5.3 Submitting assignments

5.3.1 Join our GitHub classroom

  1. Access our first assignment and click on “Accept this assignment”

  2. A window with information about what GitHub Classroom wants to access from your GitHub profile will appear. Click on “Authorize github”.

5.3.3 Clone assignment repository

  1. Go to our first assignment GitHub repository

  2. Click on the “Code” button and copy the git url (e.g., https://github.com/ua-dt-sci/test-assignment-yournamehere.git)

  3. Open RStudio

  4. Go “File” > “New Project…”

  5. In the pop-up window, select “Version Control”

  6. Then choose “Git”

  7. In the “Repository URL:” field enter the link to the first assignment repository from your GitHub account.

  8. Click “Create”

5.3.4 Modify files

For the first assignment, which is a test assignment so you’re all set up to submitting all of your assignments for this class, you need to modify READM.md only. For other assignments you will need to edit .R scripts.

5.3.5 Commit changes

  1. On the top right panel in RStudio (i.e., Environment quadrant), click on the “Git” tab

  2. You will see a list of files, indicating which files have been modified (a blue “M” shows next to modified file).

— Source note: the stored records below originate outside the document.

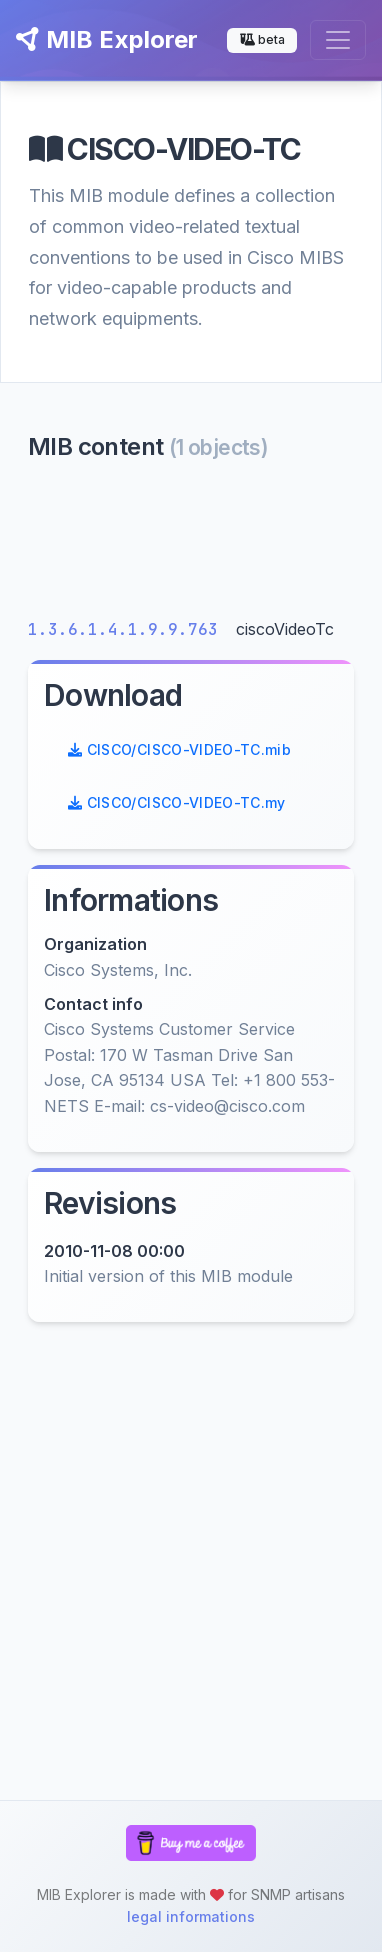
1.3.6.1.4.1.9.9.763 (128, 629)
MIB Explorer (107, 39)
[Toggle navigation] (338, 40)
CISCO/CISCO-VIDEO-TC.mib (179, 749)
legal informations (191, 1916)
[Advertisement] (191, 545)
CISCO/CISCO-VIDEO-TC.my (177, 802)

  3. Click on “Commit” on the top of this tab

  4. A new window will pop-up. Stage the files you want to commit (click on the check box next to file) and enter a commit message.

  5. Press “Commit” and if everything looks good, close the commit window.

  6. Click “Push” on top right

5.4 DATA CHALLENGE 01

Accept data challenge 01 assignment

References

Beckman, Matthew D, Mine Çetinkaya-Rundel, Nicholas J Horton, Colin W Rundel, Adam J Sullivan, and Maria Tackett. 2020. “Implementing Version Control with Git as a Learning Objective in Statistics Courses.” arXiv Preprint arXiv:2001.01988.